TASK MATERIAL: Begin
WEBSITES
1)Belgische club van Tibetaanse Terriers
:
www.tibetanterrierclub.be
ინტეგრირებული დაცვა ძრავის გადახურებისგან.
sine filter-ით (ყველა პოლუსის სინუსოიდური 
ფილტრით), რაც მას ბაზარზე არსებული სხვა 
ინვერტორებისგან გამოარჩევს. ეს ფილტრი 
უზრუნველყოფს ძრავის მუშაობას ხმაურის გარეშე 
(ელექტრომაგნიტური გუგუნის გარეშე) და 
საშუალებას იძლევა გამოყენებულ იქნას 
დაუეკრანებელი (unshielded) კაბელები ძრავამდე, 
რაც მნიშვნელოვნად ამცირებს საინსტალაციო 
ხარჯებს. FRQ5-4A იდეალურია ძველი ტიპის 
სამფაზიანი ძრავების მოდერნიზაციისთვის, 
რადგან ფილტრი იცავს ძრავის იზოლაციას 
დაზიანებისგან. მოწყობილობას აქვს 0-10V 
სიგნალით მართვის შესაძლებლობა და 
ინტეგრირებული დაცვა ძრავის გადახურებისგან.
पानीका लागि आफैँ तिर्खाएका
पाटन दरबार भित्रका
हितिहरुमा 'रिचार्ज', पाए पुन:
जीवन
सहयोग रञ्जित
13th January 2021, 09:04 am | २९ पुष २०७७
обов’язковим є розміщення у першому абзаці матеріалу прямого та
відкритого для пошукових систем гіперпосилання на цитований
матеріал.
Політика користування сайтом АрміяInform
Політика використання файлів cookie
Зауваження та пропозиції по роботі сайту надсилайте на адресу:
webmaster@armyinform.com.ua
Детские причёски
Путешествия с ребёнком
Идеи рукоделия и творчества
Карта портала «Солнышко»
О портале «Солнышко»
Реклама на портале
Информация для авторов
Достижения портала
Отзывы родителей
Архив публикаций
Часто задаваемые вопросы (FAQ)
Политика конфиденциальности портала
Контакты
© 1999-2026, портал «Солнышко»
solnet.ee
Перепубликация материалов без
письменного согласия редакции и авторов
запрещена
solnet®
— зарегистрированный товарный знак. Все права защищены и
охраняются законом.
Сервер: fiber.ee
TASK MATERIAL: End
▶ TASK TO COMPLETE
Your reply must be one number, namely the count of lines above that hold the string "Політика".

▶ EXPECTED OUTPUT
2